What you have is a family in the region of Ober-Ramstadt (about a 35 minute drive south of Frankfurt) who had made a religious decision several years ago....to teach their kids only at home (no public or private education system).
At some point, the regional authorities in Hessen reacted and gave the ultimate order....remove the four kids from home, and put them under state authority (attending public schools). The family sued that their rights were violated.
It went through the various levels of German law, and finally to the EU system. The EU court ruled....the authorities are correct, and that the kids will attend public school (either with the parent's permission, or via the order of the authorities).
I should note, this started out in 2013, and it's taken nearly five years to reach this legal stage.
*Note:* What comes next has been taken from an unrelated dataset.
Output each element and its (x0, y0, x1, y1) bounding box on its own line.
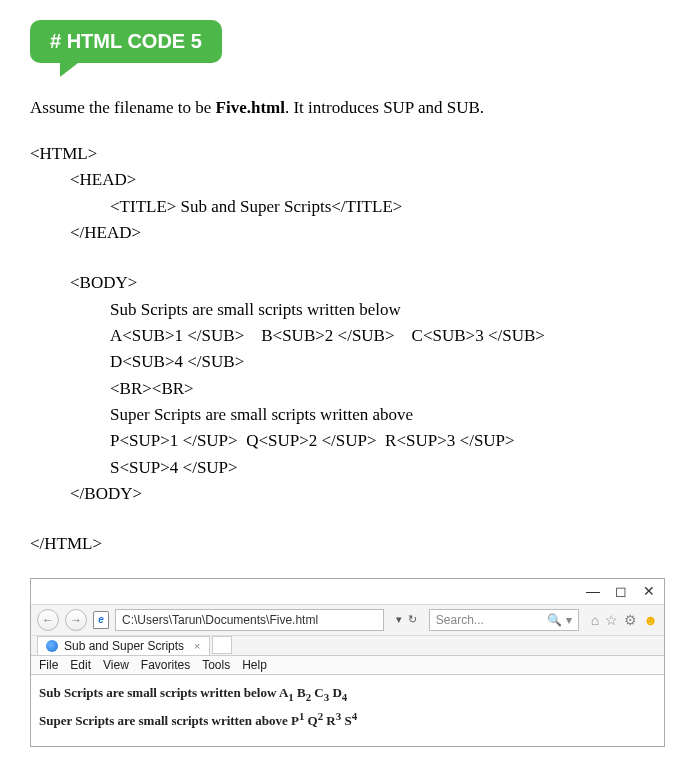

How and why? There is a national legal setting which says you (as a kid) need to attend public school system, or a licensed private situation, until 16. Teaching at home? No, that won't work with the law that is in effect.
Why (most Americans would have a different view of this)? I've read a good bit over the German view of this and there are basically three driving forces:
1. If you did say a right to educate at home exists....then any and all...would be given this right. If you lived in a house with a father and mother who were no better than marginal education (say 7th or 8th grade)....how could you expect those parents to provide any type of decent education? What if both parents were immigrants...spoke no German, and had no comprehension of basic science?
2. There is some fear (based on past episodes) that if you allowed this to go on, and poor education resulted.....then somewhere around age 20 to 30....'Junior' would show up at the unemployment office and lay out the problem that he wasn't that educated (none of his fault, just his parents) and he has nothing to show for work potential.....so they'd have to turn on Hartz IV (welfare) and likely pay 'Junior' for the rest of his life to sit at home.
3. Finally, the government will readily point out that they register and approve various private educational units to exist (some under the Catholic Church)....some under private pay-as-you situations. Parents might find it a burden to accept this, or to pay for it.....but there are likely private schools which would meet your 'political' or 'religious' agenda. These have teachers who have certifications, and the programs are monitored to ensure they meet the basic goals.
At some point around twenty years ago, I was watching some German news documentary piece and they got onto illiterate Germans. These are people who had various issues and just simply can't read. By their estimates, at least half-a-million Germans (out of 82-million) were in this category. Even with the government's rules.....the system isn't perfect. But if you allowed at-home schooling, I'm not sure you would really gain anything.